One of the largest areas in which competition has become a safety concern is in the efficient delivery of goods. When it comes to transportation of goods, efficiency is synonymous with speed. The need to deliver goods quickly has become a safety issue, as big rig operators are more likely to drive above the posted speed limit or faster than they should in inclement weather. Speeding plays a large role in commercial vehicle accidents, and truckers shouldn’t feel pressure from deadlines that are too tight.
To make matters worse, the trucking industry now faces a shortage of qualified drivers. Employers are offering sign-up bonuses and better pay to those looking for a long-haul job. The shortage especially applies to interstate trucking, as these long trips don’t suit a family lifestyle. Even though companies offer powerful incentives to hire more commercial vehicle operators, the turnover rate for these jobs is high. If a long-haul driver on the road lacks experience and proper training it can create a dangerous scenario.
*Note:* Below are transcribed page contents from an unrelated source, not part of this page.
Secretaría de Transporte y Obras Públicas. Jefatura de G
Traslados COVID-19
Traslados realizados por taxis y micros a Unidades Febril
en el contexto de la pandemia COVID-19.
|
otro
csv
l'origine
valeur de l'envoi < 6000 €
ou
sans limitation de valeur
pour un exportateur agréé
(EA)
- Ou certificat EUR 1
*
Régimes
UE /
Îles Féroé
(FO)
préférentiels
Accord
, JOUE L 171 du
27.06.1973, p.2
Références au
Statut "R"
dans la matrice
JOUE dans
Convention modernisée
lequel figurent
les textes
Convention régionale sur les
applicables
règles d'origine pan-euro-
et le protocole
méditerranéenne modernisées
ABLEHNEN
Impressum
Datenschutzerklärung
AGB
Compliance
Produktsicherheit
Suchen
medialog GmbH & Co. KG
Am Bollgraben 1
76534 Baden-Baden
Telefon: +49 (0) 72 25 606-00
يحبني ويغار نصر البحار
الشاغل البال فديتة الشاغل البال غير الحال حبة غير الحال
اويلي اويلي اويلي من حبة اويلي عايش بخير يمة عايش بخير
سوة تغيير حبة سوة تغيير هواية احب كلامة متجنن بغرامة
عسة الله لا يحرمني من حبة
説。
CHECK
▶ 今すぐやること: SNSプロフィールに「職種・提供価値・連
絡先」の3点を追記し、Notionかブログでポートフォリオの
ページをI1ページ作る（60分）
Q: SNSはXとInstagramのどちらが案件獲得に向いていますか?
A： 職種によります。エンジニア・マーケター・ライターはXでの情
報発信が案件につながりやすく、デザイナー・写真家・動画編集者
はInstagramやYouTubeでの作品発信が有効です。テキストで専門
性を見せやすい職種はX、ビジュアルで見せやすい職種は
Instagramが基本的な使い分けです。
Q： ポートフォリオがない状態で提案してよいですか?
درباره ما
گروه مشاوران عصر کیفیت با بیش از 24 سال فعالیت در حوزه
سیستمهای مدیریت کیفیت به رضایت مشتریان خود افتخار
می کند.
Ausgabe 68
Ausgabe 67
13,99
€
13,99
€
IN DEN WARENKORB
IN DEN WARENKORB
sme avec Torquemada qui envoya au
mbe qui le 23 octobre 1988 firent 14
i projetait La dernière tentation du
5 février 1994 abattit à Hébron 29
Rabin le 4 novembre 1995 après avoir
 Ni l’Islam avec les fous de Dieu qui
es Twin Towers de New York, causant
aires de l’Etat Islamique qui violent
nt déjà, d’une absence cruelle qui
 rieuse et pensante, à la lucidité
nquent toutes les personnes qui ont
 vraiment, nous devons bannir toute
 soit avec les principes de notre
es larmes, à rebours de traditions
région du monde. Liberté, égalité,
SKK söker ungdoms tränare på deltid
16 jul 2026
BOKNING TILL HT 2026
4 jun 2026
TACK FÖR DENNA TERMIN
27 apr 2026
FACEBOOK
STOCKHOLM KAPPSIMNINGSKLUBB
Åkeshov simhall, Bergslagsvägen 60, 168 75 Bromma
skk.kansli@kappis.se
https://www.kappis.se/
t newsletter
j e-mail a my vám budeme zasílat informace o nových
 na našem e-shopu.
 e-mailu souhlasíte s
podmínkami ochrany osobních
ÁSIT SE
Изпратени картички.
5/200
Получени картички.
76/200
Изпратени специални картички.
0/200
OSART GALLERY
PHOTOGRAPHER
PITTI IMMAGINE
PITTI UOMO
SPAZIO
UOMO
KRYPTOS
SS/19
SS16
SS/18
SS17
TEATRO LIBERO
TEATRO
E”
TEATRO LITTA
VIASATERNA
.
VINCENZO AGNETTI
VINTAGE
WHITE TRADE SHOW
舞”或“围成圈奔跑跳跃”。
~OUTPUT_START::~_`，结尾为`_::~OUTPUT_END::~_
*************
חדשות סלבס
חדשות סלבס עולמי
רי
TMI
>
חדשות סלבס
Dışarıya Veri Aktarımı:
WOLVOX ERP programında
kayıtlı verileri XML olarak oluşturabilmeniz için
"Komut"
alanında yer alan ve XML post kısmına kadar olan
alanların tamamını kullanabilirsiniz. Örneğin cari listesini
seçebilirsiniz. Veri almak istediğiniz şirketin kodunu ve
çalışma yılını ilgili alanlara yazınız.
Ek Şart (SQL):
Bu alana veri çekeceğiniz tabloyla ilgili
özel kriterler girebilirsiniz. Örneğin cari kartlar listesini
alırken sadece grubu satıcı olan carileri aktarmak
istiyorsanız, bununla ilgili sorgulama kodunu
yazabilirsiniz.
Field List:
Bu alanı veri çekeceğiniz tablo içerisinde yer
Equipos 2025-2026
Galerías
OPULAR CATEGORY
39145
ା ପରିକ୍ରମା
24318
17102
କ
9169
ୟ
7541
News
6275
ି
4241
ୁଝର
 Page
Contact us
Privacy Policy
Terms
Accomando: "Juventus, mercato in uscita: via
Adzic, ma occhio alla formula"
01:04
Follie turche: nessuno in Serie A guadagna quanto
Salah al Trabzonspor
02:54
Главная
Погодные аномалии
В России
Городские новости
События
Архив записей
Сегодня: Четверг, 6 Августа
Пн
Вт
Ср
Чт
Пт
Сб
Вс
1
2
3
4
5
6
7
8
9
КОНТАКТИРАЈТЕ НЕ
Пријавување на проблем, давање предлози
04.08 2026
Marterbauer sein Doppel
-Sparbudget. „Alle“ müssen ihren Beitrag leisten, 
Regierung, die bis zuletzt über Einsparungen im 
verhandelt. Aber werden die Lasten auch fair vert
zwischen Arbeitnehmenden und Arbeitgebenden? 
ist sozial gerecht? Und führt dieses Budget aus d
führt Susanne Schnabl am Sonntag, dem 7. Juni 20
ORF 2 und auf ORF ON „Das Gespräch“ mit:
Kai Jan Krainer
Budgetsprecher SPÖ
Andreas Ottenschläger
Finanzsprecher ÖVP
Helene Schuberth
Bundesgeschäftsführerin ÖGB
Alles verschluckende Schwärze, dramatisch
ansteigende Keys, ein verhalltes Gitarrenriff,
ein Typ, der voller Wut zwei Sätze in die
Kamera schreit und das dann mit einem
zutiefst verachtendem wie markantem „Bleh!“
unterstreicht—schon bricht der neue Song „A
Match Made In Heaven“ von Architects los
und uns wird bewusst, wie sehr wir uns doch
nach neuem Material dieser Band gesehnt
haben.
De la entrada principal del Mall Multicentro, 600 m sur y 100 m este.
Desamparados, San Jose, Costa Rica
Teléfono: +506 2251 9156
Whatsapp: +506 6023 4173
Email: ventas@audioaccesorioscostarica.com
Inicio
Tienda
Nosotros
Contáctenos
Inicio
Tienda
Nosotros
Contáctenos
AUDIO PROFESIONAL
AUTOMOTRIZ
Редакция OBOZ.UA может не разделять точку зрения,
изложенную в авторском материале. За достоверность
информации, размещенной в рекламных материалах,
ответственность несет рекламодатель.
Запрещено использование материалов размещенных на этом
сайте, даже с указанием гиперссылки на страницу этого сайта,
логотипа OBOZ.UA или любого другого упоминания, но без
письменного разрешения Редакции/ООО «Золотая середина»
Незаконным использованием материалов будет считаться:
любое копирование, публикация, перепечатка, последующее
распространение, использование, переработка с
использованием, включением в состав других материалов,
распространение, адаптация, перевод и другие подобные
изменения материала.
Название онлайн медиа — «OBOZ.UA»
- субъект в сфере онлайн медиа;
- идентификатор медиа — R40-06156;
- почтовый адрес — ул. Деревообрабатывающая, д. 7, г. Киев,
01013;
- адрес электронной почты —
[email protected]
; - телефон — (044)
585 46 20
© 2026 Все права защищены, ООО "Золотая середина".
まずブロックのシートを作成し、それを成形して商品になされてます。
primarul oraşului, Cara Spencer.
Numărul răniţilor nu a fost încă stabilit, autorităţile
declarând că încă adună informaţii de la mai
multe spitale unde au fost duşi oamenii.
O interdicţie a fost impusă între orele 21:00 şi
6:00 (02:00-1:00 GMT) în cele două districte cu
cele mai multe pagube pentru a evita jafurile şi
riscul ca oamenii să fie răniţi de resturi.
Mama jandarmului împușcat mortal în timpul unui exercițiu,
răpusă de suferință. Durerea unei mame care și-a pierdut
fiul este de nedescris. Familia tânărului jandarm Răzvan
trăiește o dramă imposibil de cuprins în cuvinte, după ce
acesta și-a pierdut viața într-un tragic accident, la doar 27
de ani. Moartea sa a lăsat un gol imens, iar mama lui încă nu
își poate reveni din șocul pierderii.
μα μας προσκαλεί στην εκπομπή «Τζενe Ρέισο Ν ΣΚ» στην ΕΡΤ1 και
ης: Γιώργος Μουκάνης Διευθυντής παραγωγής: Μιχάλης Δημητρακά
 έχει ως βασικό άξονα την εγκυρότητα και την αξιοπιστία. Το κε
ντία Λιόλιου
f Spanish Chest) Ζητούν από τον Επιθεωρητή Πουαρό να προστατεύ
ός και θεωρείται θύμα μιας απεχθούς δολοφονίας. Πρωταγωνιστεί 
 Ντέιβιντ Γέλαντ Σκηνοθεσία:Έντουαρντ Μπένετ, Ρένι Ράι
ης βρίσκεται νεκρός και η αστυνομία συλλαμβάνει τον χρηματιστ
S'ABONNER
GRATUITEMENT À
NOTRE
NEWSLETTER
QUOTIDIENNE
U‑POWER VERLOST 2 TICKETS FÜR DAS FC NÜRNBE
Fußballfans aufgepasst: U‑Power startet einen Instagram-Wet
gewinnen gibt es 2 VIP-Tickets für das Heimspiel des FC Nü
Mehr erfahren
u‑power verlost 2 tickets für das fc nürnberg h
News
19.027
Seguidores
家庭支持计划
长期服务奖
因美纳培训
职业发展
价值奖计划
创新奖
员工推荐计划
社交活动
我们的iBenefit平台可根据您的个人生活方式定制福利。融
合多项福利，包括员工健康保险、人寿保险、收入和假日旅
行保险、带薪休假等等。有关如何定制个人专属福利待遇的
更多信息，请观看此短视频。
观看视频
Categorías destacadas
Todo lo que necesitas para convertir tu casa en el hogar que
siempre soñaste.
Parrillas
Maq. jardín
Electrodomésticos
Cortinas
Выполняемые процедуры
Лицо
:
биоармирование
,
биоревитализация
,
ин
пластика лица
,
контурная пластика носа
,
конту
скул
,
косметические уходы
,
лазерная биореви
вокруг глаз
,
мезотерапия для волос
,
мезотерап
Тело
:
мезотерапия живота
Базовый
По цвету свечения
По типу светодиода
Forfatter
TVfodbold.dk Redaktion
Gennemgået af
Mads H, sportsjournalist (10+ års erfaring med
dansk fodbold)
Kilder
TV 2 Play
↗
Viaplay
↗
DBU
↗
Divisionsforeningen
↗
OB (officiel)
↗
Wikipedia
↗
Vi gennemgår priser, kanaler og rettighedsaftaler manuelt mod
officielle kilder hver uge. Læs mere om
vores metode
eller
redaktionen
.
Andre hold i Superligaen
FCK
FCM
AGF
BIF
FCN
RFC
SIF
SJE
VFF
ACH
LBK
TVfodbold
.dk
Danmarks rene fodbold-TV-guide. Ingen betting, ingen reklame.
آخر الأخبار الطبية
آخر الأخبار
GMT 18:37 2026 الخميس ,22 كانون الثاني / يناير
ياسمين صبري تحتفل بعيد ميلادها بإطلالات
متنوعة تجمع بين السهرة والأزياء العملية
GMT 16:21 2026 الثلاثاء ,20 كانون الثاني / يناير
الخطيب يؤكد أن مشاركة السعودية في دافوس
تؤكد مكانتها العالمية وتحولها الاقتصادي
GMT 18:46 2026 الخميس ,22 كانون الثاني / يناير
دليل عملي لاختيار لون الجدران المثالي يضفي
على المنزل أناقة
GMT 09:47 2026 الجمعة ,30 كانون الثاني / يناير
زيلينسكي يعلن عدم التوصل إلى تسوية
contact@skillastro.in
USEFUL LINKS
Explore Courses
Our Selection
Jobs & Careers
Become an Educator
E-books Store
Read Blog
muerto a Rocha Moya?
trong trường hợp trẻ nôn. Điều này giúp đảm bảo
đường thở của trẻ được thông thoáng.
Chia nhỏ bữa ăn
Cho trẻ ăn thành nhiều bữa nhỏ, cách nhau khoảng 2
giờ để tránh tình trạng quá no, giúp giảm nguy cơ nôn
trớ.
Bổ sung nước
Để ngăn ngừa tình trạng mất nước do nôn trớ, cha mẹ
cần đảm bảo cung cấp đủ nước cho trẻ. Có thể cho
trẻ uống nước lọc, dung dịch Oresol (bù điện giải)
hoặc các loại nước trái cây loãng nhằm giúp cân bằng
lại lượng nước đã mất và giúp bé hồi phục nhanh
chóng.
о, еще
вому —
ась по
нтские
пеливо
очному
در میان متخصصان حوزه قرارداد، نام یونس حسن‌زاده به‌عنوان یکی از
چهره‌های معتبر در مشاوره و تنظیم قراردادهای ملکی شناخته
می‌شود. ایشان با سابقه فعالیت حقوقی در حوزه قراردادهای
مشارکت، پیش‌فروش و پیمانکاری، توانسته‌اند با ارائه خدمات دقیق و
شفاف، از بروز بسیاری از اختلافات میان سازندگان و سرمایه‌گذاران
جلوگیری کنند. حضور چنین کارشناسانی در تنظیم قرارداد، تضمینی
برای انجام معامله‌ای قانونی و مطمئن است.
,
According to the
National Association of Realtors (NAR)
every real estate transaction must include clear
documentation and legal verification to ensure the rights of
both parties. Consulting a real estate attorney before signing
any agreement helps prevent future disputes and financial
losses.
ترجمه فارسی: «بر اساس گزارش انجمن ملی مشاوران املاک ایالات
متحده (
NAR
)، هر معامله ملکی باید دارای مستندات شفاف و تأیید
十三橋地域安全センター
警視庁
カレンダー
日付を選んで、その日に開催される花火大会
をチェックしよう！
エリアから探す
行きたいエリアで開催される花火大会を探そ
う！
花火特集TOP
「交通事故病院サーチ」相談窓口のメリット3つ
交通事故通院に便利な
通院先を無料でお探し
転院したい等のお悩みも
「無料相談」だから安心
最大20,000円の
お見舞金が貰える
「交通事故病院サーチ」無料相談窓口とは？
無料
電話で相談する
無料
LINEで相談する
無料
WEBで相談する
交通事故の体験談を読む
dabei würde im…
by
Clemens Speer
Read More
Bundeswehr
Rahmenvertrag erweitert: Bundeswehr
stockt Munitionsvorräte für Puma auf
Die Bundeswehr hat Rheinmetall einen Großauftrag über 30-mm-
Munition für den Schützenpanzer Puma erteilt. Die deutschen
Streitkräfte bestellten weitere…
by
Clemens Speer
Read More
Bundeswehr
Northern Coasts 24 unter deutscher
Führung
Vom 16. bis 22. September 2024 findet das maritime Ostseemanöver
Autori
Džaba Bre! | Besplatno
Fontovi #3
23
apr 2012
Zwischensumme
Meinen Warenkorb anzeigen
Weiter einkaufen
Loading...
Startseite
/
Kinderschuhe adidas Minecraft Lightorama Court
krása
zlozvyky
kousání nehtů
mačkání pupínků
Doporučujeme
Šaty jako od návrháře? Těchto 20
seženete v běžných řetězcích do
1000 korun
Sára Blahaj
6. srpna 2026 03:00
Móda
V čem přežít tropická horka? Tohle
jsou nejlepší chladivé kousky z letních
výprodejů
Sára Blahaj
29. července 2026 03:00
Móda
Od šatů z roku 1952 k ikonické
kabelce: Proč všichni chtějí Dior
Driver fatigue plays a large role in accidents involving commercial motor vehicles. Trucking companies can theoretically gain an advantage by keeping drivers on the road longer. The Federal Motor Carrier Safety Administration sets strict guidelines for driver hours, which they must keep recorded in log books.
Currently, a driver must take breaks throughout a shift and cannot drive for more than 14 hours in a shift. It’s easy to see how breaking these regulations could lead to accidents for the sake of meeting a deadline.
Drivers also combat fatigue by turning to illicit or over-the-counter substances. These substances, like caffeine pills, energy drinks, and even cocaine and methamphetamine, lead to energy crashes that compound fatigue. They also have disastrous consequences when it comes to roadway safety.
In sum, the deregulation of the trucking industry has had unintended consequences – namely, an increasingly competitive landscape causing trucking companies to value profit over safety. Under pressure from their employers, truckers might drive too fast for prevailing conditions or even neglect their log books to gain a competitive edge. A trucker shortage compounds the problem, as companies struggle to retain and hire experienced drivers. Interstate commercial vehicle operators may lack the skill set or training to assure safety on our roadways.
Drivers must use caution when driving, but especially when sharing the road with commercial motor vehicles. Increased competition has had a negative effect on public safety.